[Opening Data in this exercise section]

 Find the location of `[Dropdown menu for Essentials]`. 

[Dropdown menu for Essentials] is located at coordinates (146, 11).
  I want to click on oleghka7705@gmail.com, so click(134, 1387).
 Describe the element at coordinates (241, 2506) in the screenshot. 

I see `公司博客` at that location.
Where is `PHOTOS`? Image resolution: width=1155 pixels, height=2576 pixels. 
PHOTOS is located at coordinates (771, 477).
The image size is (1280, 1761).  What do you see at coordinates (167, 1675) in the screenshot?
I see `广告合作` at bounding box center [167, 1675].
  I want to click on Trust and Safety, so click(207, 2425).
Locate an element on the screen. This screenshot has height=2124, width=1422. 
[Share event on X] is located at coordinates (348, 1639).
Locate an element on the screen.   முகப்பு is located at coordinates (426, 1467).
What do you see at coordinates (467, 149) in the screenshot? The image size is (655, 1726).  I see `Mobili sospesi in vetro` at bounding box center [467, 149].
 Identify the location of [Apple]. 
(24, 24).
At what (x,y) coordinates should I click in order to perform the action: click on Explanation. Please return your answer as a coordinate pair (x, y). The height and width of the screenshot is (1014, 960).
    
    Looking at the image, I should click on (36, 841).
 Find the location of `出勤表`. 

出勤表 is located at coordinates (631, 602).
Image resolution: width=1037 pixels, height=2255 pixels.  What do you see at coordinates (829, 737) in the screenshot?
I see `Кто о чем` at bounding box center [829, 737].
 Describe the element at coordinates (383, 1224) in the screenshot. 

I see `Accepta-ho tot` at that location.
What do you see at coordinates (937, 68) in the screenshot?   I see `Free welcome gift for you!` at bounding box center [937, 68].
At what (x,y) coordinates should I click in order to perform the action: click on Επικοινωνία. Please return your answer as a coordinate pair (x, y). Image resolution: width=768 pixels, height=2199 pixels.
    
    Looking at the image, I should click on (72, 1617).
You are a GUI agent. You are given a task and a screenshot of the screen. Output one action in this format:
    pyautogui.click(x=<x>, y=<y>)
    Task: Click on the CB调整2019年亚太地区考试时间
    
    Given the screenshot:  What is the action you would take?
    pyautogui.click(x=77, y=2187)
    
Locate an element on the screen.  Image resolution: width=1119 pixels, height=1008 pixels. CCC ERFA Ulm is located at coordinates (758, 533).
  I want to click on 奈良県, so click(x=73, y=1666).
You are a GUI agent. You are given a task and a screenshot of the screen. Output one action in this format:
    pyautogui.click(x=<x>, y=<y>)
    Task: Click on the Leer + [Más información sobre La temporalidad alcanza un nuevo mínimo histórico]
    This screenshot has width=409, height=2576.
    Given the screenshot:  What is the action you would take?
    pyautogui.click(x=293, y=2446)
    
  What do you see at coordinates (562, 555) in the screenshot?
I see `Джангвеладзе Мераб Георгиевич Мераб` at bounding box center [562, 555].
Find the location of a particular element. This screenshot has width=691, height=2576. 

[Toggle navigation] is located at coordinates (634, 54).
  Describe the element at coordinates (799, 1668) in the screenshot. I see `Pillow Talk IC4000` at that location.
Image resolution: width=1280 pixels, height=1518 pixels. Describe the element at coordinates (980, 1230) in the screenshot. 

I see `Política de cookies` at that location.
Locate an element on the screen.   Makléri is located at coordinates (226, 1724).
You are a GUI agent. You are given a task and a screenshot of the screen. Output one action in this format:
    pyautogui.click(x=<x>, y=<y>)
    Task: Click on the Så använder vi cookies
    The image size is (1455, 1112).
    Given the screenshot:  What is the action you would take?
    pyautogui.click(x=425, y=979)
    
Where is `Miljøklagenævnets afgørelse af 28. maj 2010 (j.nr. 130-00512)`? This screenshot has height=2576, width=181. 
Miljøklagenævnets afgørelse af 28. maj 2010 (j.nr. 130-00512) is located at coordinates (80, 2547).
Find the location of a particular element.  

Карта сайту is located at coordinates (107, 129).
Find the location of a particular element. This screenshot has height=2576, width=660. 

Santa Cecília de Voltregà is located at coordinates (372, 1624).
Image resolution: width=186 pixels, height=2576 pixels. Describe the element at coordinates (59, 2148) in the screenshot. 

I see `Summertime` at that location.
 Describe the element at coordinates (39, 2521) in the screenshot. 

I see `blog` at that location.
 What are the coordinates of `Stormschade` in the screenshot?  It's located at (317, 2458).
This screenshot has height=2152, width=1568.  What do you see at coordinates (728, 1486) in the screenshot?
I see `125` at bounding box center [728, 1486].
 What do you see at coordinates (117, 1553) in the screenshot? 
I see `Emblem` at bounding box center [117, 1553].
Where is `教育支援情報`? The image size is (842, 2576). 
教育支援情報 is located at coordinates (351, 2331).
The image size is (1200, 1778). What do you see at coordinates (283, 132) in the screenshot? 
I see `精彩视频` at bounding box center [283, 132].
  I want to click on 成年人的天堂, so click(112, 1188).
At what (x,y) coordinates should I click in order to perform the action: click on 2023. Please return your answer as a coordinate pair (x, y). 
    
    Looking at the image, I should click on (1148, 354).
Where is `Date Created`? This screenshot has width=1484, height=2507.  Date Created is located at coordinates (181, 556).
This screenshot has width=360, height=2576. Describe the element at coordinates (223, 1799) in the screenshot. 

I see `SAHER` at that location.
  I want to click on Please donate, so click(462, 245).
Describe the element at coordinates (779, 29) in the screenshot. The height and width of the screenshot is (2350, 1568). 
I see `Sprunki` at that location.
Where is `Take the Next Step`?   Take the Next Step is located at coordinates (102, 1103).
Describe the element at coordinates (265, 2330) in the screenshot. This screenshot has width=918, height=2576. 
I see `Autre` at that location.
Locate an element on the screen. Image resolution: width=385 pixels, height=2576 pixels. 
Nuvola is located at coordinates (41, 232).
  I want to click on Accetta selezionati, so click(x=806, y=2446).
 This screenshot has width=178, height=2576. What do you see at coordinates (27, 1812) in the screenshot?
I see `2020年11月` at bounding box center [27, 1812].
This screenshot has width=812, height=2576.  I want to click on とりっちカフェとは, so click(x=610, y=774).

[Closing Data in this exercise section]

Task requirements. Start at the line with "Locate an element on the screen. Image" and stop at the end of the records. Write those lines out exactly and add nothing.

Result of the exercise.
Locate an element on the screen. Image resolution: width=385 pixels, height=2576 pixels. 
Nuvola is located at coordinates (41, 232).
  I want to click on Accetta selezionati, so click(x=806, y=2446).
 This screenshot has width=178, height=2576. What do you see at coordinates (27, 1812) in the screenshot?
I see `2020年11月` at bounding box center [27, 1812].
This screenshot has width=812, height=2576.  I want to click on とりっちカフェとは, so click(x=610, y=774).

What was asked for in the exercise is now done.